In terms of protecting messages from outside eyes, the Slack platform does a good job. It features end-to-end encryption which includes data at rest. The platform also holds high-level security and compliance certifications from both government and private sector regulatory organizations.
As good as messaging protection is in Slack, a native installation of the application remains vulnerable in a few key areas. For one, Slack has over 900 bots and apps to connect it to third-party programs like Salesforce and Google Drive. That means that vulnerabilities in any of those external programs could carry over to Slack.
More critically, while protecting messages from unauthorized and outside users is handled well, Slack natively does not scan for malware, protected content, personal information or even objectionable material. Whether by unintentional users, turncoat insiders or hackers who have compromised an authorized user’s credentials, there is nothing preventing Slack from being used to spread malware or acting as a jumping off point for lateral movement by skilled attackers.
To lockdown, monitor and control internal messages and content within Slack, the company opened up the platform to third-party developers. Now about 80 apps are designed to do everything from filtering URLs to blocking malware to remediating threats within Slack. Here are ten tools that can help protect your Slack deployment.

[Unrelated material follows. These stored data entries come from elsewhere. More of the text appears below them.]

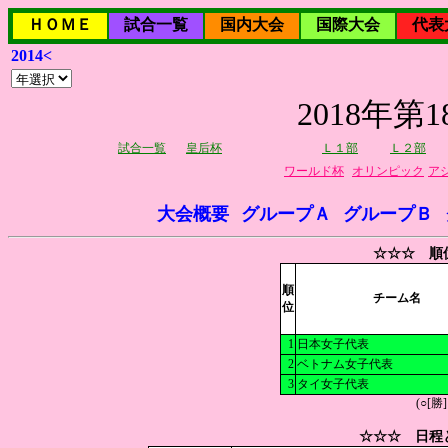
ＨＯＭＥ
試合一覧
国内大会
国際大会
代表
2014<
2018年
試合一覧
皇后杯
Ｌ１部
Ｌ２部
ワールド杯
オリンピック
ア
大会概要
グループＡ
グループＢ
☆☆☆ 順
順
チーム名
位
1
日本女子代表
2
ベトナム女子代表
3
タイ女子代表
(○[勝
☆☆☆ 日程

Avanan Cloud Security Platform
One of the most comprehensive security applications available within Slack, the Avanan platform offers an umbrella of protection that incorporates lots of tools from other vendors in a single, unified platform. It can scan every file that goes through Slack looking for malware as well as filter URLs to block content coming from questionable sites or those that don’t comply with company policies. It can also look at data and check for compliancy issues, blocking things like personal or financial information, or protected company content.
From the control panel, administrators can track things like suspicious user behavior, potential phishing attacks and even help to remediate threats that are attacking the organization’s Slack network. The biggest advantage to the Avanan Platform is the fact that it brings together a lot of protection under one application instead of trying to add everything together piecemeal.
Moderate Content
Whereas some Slack security apps perform many tasks, Moderate Content only does one thing, but in an area that is often overlooked. The Moderate Content app scans all image files being sent through your organization’s Slack network, rates them based on things like adult or violent content, and censors images that break company policy. Users still see that an adult or violent image was sent, but only heavily pixelated with an explanation as to why. Because images are being sent through the Moderate Content servers for analysis, it adds a couple seconds to transmission times.
The app is fully configurable, allowing administrators to tweak the filtering to include things like smoking, alcohol use or suggestive material.
McAfee Skyhigh for Slack
While the McAfee name is most associated with antivirus, for Slack the Skyhigh app looks at data protection and user behavior. For data loss prevention, Skyhigh can examine both files sent through Slack and the messages themselves. Besides blocking protected information from being shared, the app can also take several actions including coaching users, notifying an administrator, encrypting content, quarantining a message for human examination or deleting it.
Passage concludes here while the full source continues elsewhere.